Former rapidement un Gouvernement fédéral

Sophie Wilmès rappelle l’urgence d’agir au niveau budgétaire. La ministre plaide pour une formation rapide du Gouvernement fédéral. En effet, un Gouvernement en affaires courantes n’a pas de marge de manoeuvre pour rectifier la trajectoire budgétaire. De plus, le rythme du fédéral est ralenti par la formation des divers Gouvernements (wallon et flamand). Par conséquent, la Belgique a besoin de mesures structurelles, complètes et importantes pour redresser la situation budgétaire.

Enfin, Sophie Wilmès rappelle qu’en 2019, la Commission européenne a donné une dérogation au Gouvernement fédéral parce qu’il avait mis en place des réformes structurelles importantes.

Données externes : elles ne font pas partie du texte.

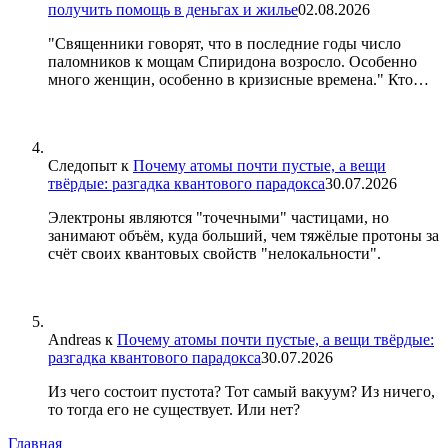
получить помощь в деньгах и жилье
02.08.2026
"Священники говорят, что в последние годы число
паломников к мощам Спиридона возросло. Особенно
много женщин, особенно в кризисные времена." Кто…
Следопыт
к
Почему атомы почти пустые, а вещи
твёрдые: разгадка квантового парадокса
30.07.2026
Электроны являются "точечными" частицами, но
занимают объём, куда больший, чем тяжёлые протоны за
счёт своих квантовых свойств "нелокальности".
Andreas
к
Почему атомы почти пустые, а вещи твёрдые:
разгадка квантового парадокса
30.07.2026
Из чего состоит пустота? Тот самый вакуум? Из ничего,
то тогда его не существует. Или нет?
Главная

Majorité provisoire: pas la meilleure solution

Théoriquement, une majorité provisoire au Parlement est possible afin de voter le budget. Cependant, selon la ministre, ce n’est pas la meilleure solution. Car, à politique inchangée, le budget se dégrade énormément. Pour résoudre cette problématique, il faut des réformes majeures (ce que ne peut pas faire une majorité provisoire).

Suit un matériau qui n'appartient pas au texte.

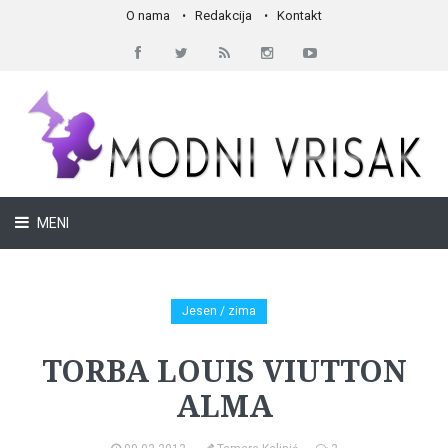
O nama
Redakcija
Kontakt
MENI
Jesen / zima
TORBA LOUIS VIUTTON
ALMA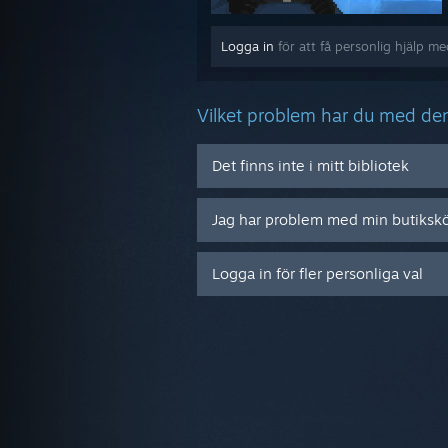
Logga in
för att få personlig hjälp 
Vilket problem har du med de
Det finns inte i mitt bibliotek
Jag har problem med min butiksk
Logga in för fler personliga val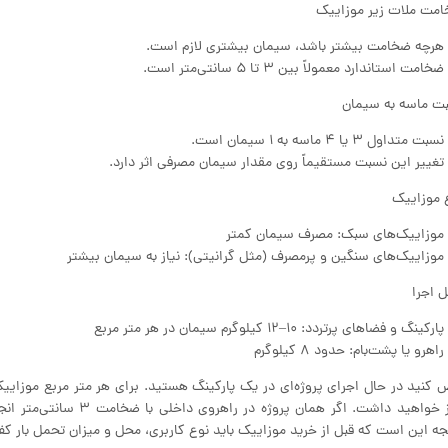
مت ملات زیر موزاییک
هرچه ضخامت بیشتر باشد، سیمان بیشتری لازم است.
ضخامت استاندارد معمولاً بین ۳ تا ۵ سانتی‌متر است.
ت ماسه به سیمان
نسبت متداول ۳ یا ۴ ماسه به ۱ سیمان است.
تغییر این نسبت مستقیماً روی مقدار سیمان مصرفی اثر دارد.
 موزاییک
موزاییک‌های سبک: مصرف سیمان کمتر
موزاییک‌های سنگین و پرمصرف (مثل گرانیتی): نیاز به سیمان بیشتر
 اجرا
پارکینگ و فضاهای پرتردد: ۱۰–۱۲ کیلوگرم سیمان در هر متر مربع
راهرو یا پشت‌بام: حدود ۸ کیلوگرم
جه این است که قبل از خرید موزاییک باید نوع کاربری، محل و میزان تحمل بار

Aucune diminution des pensions des fonctionnaires

Tout d’abord, Sophie Wilmès assure que le plafond salarial pour les patrons des entreprises publiques ne sera pas augmenté.

Ensuite, la dépense publique doit être regardée sous l’oeil de l’efficacité. En outre, la ministre exclut le fait que certaines classes de travailleurs assument davantage le coût des dépenses publiques. Ainsi, elle ne veut pas que les pensions des fonctionnaires diminuent.

Préparer les entreprises à un éventuel Brexit sans accord

Un Brexit sans accord serait négatif pour la situation budgétaire belge. Un “Hard-Brexit” ferait perdre 40.000 emplois, soit 10 milliards d’euros, selon la Banque nationale de Belgique. C’est pourquoi, la Belgique prépare les entreprises belges à cette possibilité.